Final 4th Quarter GDP Growth Comes in at 2.5%; It’s Past Time to Address the Obstacles to Higher Growth
The advance release in January had 4th quarter 2006 GDP at 3.5% — and there was dancing in the streets.
Thanks to very large and unanticipated inventory reductions during the period (meaning that fewer goods were being produced than originally estimated), the February estimate for 4th quarter 2006 GDP growth was 2.2% — and there was wailing and gnashing of teeth.
Expectations ahead of yesterday’s announcement were for no change.
So what was the final number? A bit of a surprise: 2.5% (related CNN report is here). The revision occurred mostly because inventory additions (due to more goods produced) were a bit higher than estimated a month ago.
The last strong quarter of GDP growth was 2006’s first quarter (5.6%), which enabled calendar 2006 growth to come in at a respectable (but not by much) 3.3%, despite growth during the past three quarters that has been decidedly unimpressive (2.6%, 2.0%, and today’s final 2.5%). At some point, one would hope that someone in Washington starts to notice that Sarbanes Oxley is beginning to hold the economy back in a very big way, especially now that the full impact of the law is being felt down to the mid-caps and small-caps.

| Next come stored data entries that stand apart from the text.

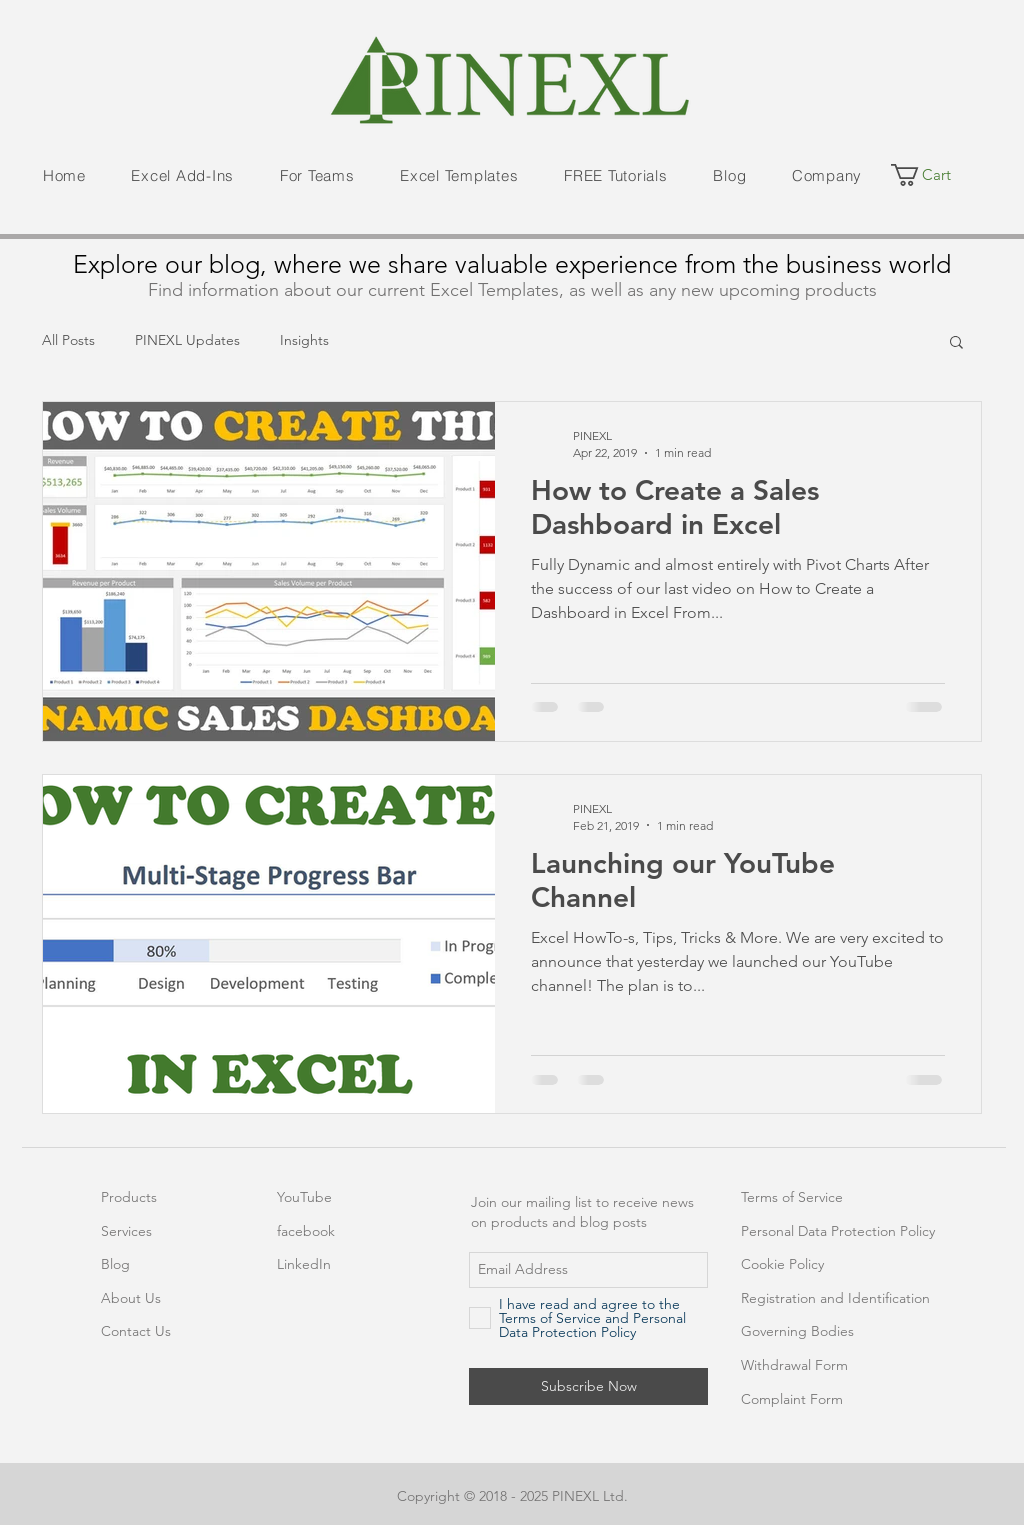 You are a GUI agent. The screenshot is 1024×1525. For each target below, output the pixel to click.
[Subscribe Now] (588, 1386)
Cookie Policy (782, 1264)
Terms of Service (792, 1197)
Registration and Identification (835, 1298)
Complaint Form (792, 1399)
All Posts (68, 340)
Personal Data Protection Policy (838, 1231)
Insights (304, 340)
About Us (131, 1298)
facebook (306, 1231)
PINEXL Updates (187, 340)
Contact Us (136, 1331)
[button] (183, 176)
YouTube (304, 1197)
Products (129, 1197)
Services (126, 1231)
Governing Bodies (797, 1331)
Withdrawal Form (794, 1365) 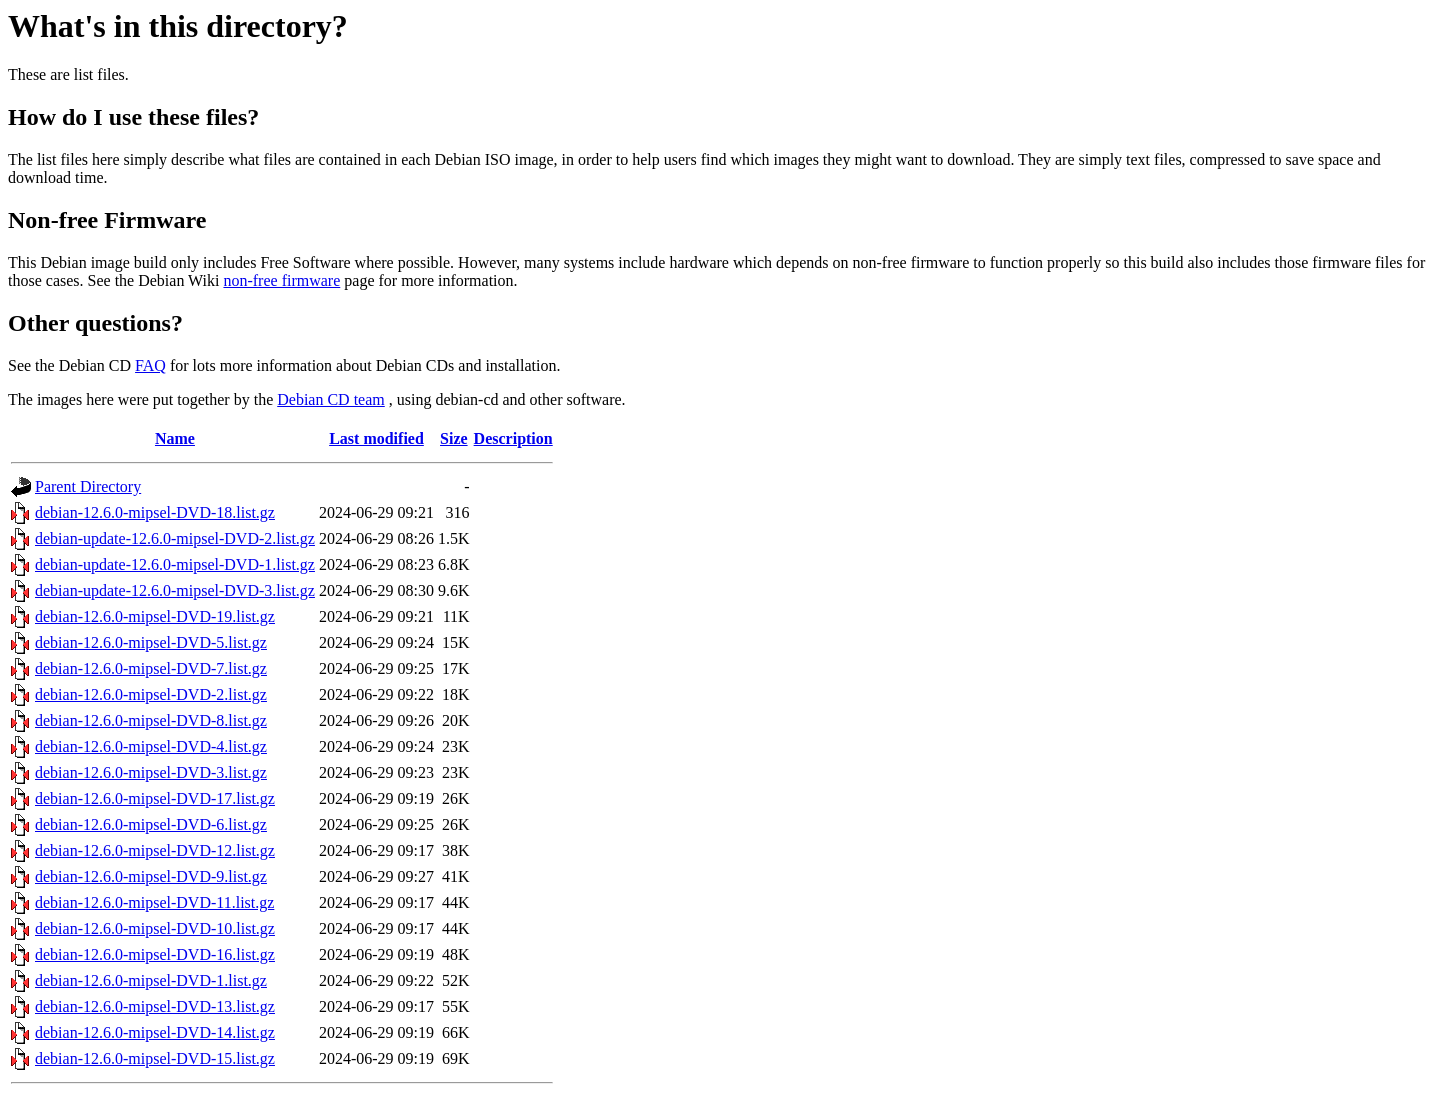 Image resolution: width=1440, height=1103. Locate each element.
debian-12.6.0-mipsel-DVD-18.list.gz (155, 512)
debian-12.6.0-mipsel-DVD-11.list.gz (154, 902)
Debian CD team (331, 399)
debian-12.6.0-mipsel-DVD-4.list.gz (151, 746)
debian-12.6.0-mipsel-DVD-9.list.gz (151, 876)
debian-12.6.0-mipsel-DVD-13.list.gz (155, 1006)
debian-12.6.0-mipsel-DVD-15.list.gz (155, 1058)
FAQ (150, 365)
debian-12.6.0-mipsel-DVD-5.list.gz (151, 642)
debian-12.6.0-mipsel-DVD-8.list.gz (151, 720)
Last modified (376, 438)
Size (454, 438)
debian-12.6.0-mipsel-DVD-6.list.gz (151, 824)
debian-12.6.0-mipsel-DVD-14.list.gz (155, 1032)
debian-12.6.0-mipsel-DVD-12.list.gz (155, 850)
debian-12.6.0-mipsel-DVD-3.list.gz (151, 772)
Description (513, 438)
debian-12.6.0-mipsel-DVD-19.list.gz (155, 616)
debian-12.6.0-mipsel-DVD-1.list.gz (151, 980)
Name (175, 438)
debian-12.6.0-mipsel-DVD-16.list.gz (155, 954)
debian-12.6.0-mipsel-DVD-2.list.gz (151, 694)
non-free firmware (281, 280)
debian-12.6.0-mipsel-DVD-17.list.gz (155, 798)
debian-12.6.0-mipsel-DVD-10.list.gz (155, 928)
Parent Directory (88, 486)
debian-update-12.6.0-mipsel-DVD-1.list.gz (175, 564)
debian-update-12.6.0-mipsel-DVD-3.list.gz (175, 590)
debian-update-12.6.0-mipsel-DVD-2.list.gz (175, 538)
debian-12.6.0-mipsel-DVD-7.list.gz (151, 668) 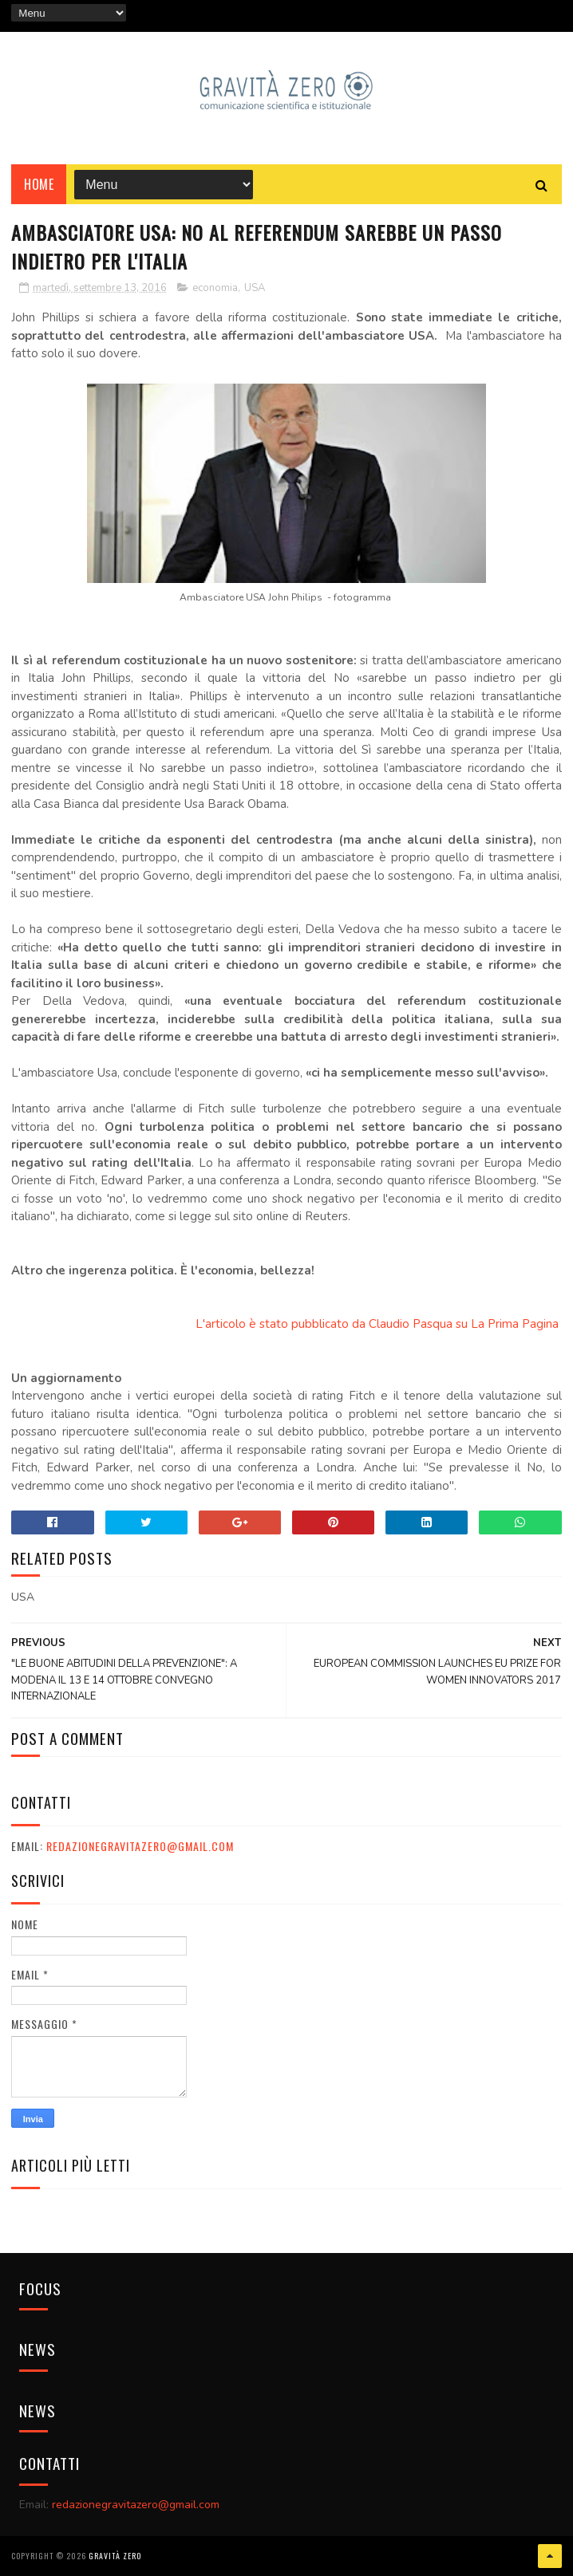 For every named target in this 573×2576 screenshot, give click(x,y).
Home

How quaint it is that SarBox’s Republican co-author recently admitted that it was “rushed” and “flawed,” before he left his handiwork behind and went into the private sector for a cool $10 million a year (last item at link). The incredibly complicated and time-wasting disclosure requirements relating to executive compensation that are kicking in this year also aren’t helping.
Meanwhile, Ireland, the low-tax shining star of the European Union, reported GDP growth of 6% last year. Just about every other large country in the sluggish-for-years EU would be thrilled if their GDP came in above about 2.5%. Our performance should be closer to Ireland’s than it is to the EU-PU countries. That it is not is unacceptable. Supply-side tax cuts, while wondrous in their impact, can only do so much for growth in a stifling regulatory environment.